Under the terms of the agreement, Decibel will lead development and commercialization activities and retains worldwide development and commercialization rights to any products developed under the agreement. The parties will equally share Decibel's development costs for products developed under the agreement, provided that the Company has the option to elect to cease funding the development of products at pre-determined development periods, and the Company may be required to pay additional amounts based upon potential development milestones achieved.
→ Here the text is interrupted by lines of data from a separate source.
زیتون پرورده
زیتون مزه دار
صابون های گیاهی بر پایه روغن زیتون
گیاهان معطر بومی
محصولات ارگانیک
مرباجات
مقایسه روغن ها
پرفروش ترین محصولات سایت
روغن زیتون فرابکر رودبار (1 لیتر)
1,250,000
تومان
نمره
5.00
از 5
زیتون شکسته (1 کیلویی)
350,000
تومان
The Company is entitled to tiered royalties on any future net sales of products developed and commercialized under the agreement.
h. Astellas
In March 2007, the Company entered into a six-year, non-exclusive license agreement with Astellas Pharma Inc. to allow Astellas to utilize the Company's VelocImmune® technology in its internal research programs to discover human monoclonal antibodies. In July 2010, the license agreement with Astellas was amended and extended through June 2023. Under the terms of the amended agreement, Astellas made a $165.0 million up-front payment to the Company in 2010, which was deferred upon receipt and is being recognized as revenue ratably over a seven-year period beginning in mid-2011. In addition, Astellas will make a $130.0 million second payment to the Company in June 2018 unless the license agreement has been terminated prior to that date. Astellas has the right to terminate the agreement at any time by providing 90 days' advance written notice. Under certain limited circumstances, such as a material breach of the agreement by the Company, Astellas may terminate the agreement and receive a refund of a portion of its up-front payment or, if such termination occurs after June 2018, a portion of its second payment, to the Company under the July 2010 amendment to the agreement. The Company is entitled to receive a mid-single digit royalty on any future sales of antibody products discovered by Astellas using the Company's VelocImmune technology.
i. Other
In addition to the collaboration agreements discussed above, the Company has various other collaboration agreements that are not individually, or in the aggregate, significant to its operating results or financial condition at this time. Pursuant to the terms of those agreements, the Company may be required to pay, or it may receive, additional amounts upon the achievement of various development and commercial milestones which in the aggregate could be significant. The Company may also incur, or get reimbursed for, significant research and development costs if the related product candidate(s) were to advance to late stage clinical trials. In addition, if any products related to these collaborations are approved for sale, the Company may be required to pay, or it may receive, royalties on future sales. The payment or receipt of these amounts, however, is contingent upon the occurrence of various future events.